"""

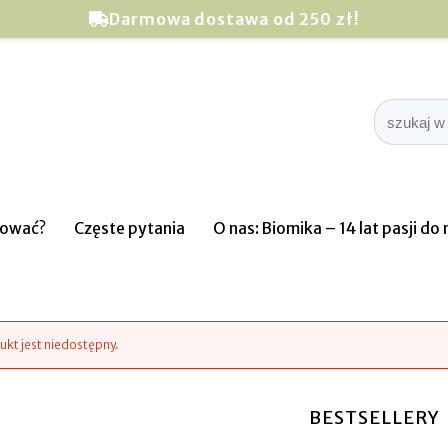
Darmowa dostawa od 250 zł!
pować?
Częste pytania
O nas: Biomika – 14 lat pasji d
ukt jest niedostępny.
BESTSELLERY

"""

[REQUIRED ACTION]: All entries above, minus the pictures, should be repeated exactly.

[ANSWER TO THIS EXERCISE]:
Darmowa dostawa od 250 zł!
pować?
Częste pytania
O nas: Biomika – 14 lat pasji d
ukt jest niedostępny.
BESTSELLERY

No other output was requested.